NCS1 proteins are H⁺/Na⁺ symporters specific for the uptake of purines, pyrimidines and related metabolites. In this article, we study the origin, diversification and substrate specificity of fungal NCS1 transporters. We show that the two fungal NCS1 sub‐families, Fur and Fcy, and plant homologues originate through independent horizontal transfers from prokaryotes and that expansion by gene duplication led to the functional diversification of fungal NCS1. We characterised all Fur proteins of the model fungus Aspergillus nidulans and discovered novel functions and specificities.

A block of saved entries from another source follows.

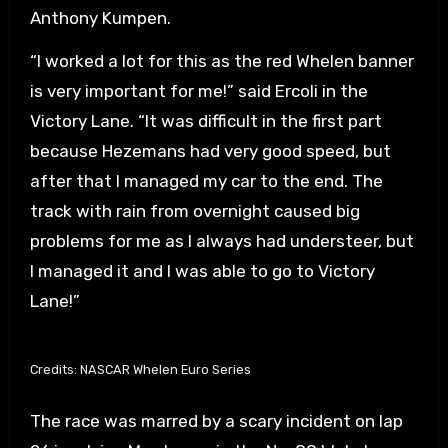
Anthony Kumpen.
“I worked a lot for this as the red Whelen banner
is very important for me!” said Ercoli in the
Victory Lane. “It was difficult in the first part
because Hezemans had very good speed, but
after that I managed my car to the end. The
track with rain from overnight caused big
problems for me as I always had understeer, but
I managed it and I was able to go to Victory
Lane!”
Credits: NASCAR Whelen Euro Series
The race was marred by a scary incident on lap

Homology modelling, substrate docking, molecular dynamics and systematic mutational analysis in three Fur transporters with distinct specificities identified residues critical for function and specificity, located within a major substrate binding site, in transmembrane segments TMS1, TMS3, TMS6 and TMS8. Most importantly, we predict and confirm that residues determining substrate specificity are located not only in the major substrate binding site, but also in a putative outward‐facing selective gate. Our evolutionary and structure‐function analysis contributes in the understanding of the molecular mechanisms underlying the functional diversification of eukaryotic NCS1 transporters, and in particular, forward the concept that selective channel‐like gates might contribute to substrate specificity.